** TASK DESCRIPTION **
Repeat, exactly as they appear, the lines from the one with "Navigating the Housing" through the last line of the entries below, but none of the pictures.

** RECORDS FOR THIS TASK **
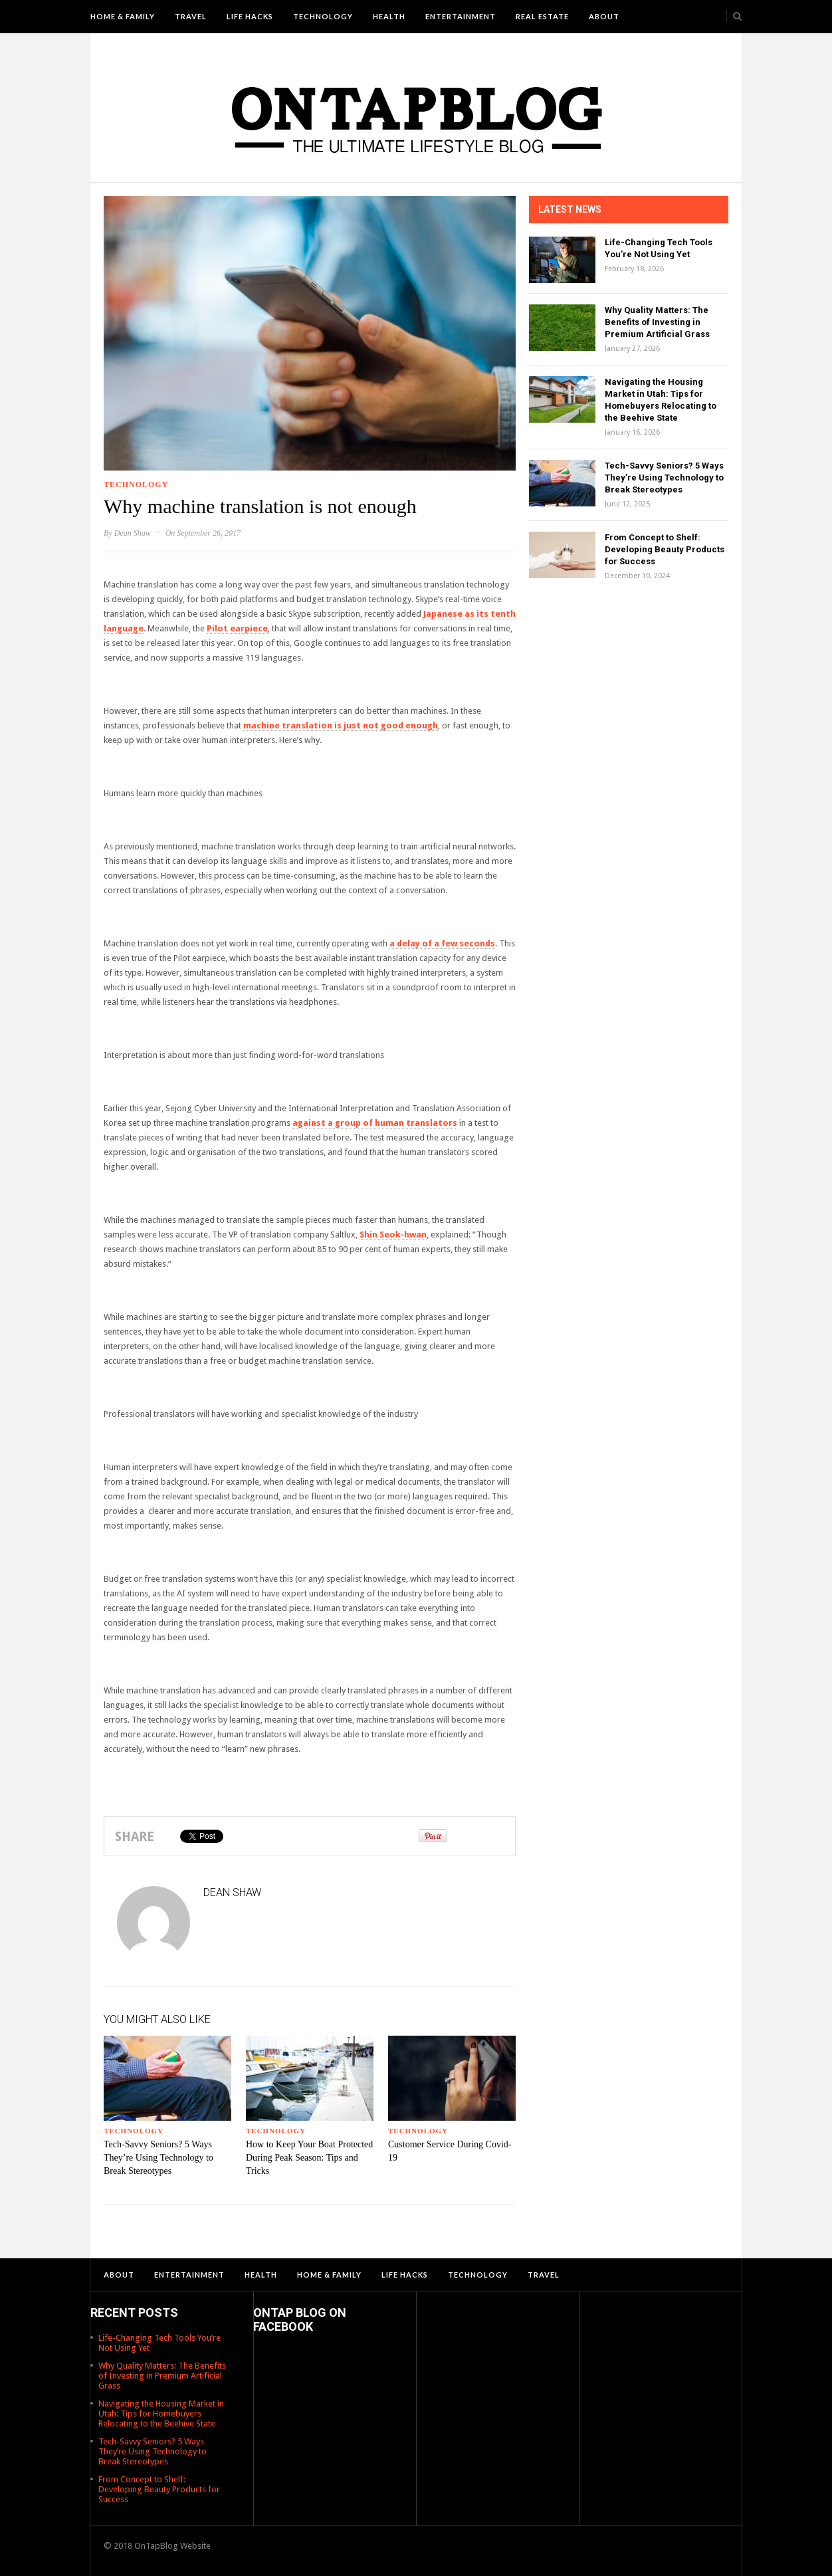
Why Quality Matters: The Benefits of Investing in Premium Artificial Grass (657, 322)
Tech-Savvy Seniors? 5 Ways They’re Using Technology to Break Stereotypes (158, 2157)
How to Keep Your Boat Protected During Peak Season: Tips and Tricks (309, 2157)
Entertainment (460, 16)
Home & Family (122, 16)
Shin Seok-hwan (393, 1234)
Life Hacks (250, 16)
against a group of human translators (374, 1123)
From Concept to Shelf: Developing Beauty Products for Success (664, 549)
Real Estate (542, 16)
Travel (191, 16)
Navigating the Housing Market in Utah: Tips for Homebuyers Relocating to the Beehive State (161, 2413)
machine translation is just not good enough (340, 725)
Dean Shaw (132, 533)
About (604, 16)
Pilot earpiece (237, 628)
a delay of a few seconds (442, 943)
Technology (323, 16)
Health (389, 16)
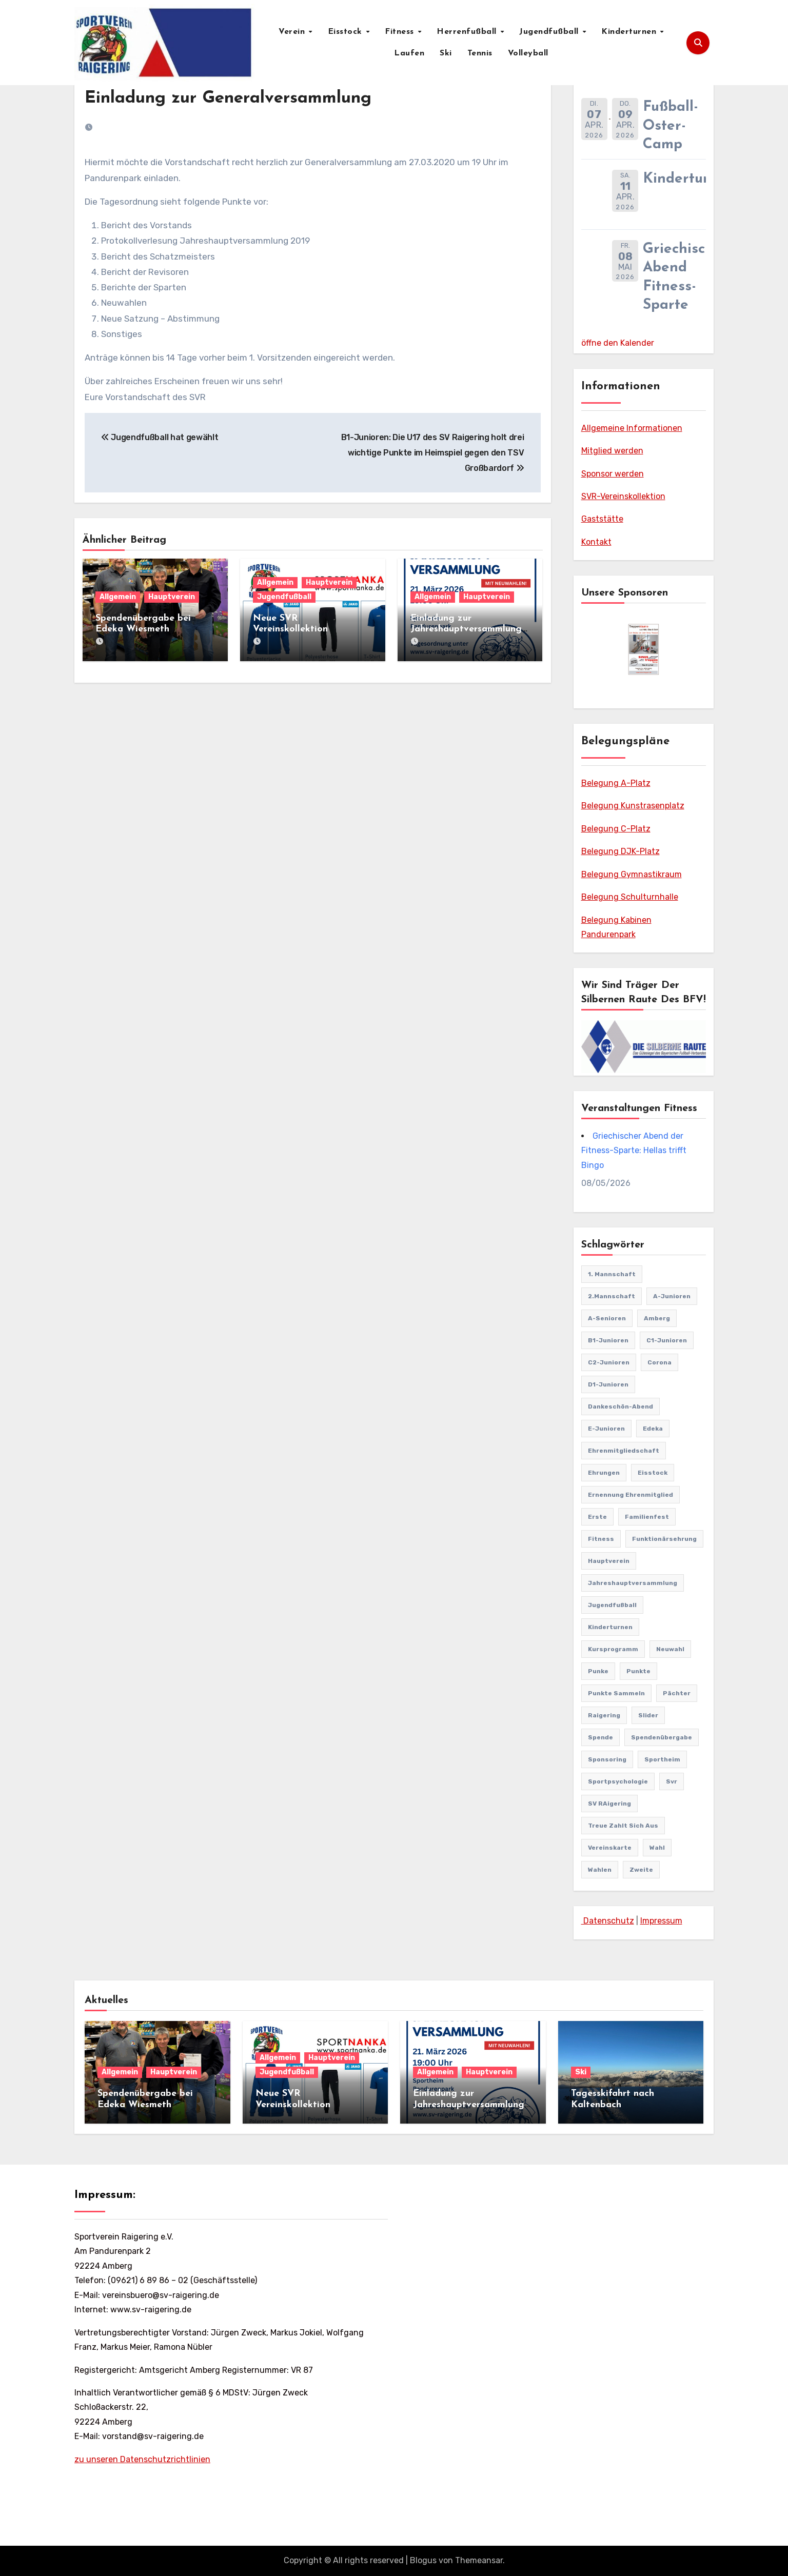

** TASK OUTPUT **
Navigating the Housing Market in Utah: Tips for Homebuyers Relocating to the Beehive State (161, 2413)
machine translation is just not good enough (340, 725)
Dean Shaw (132, 533)
About (604, 16)
Pilot earpiece (237, 628)
a delay of a few seconds (442, 943)
Technology (323, 16)
Health (389, 16)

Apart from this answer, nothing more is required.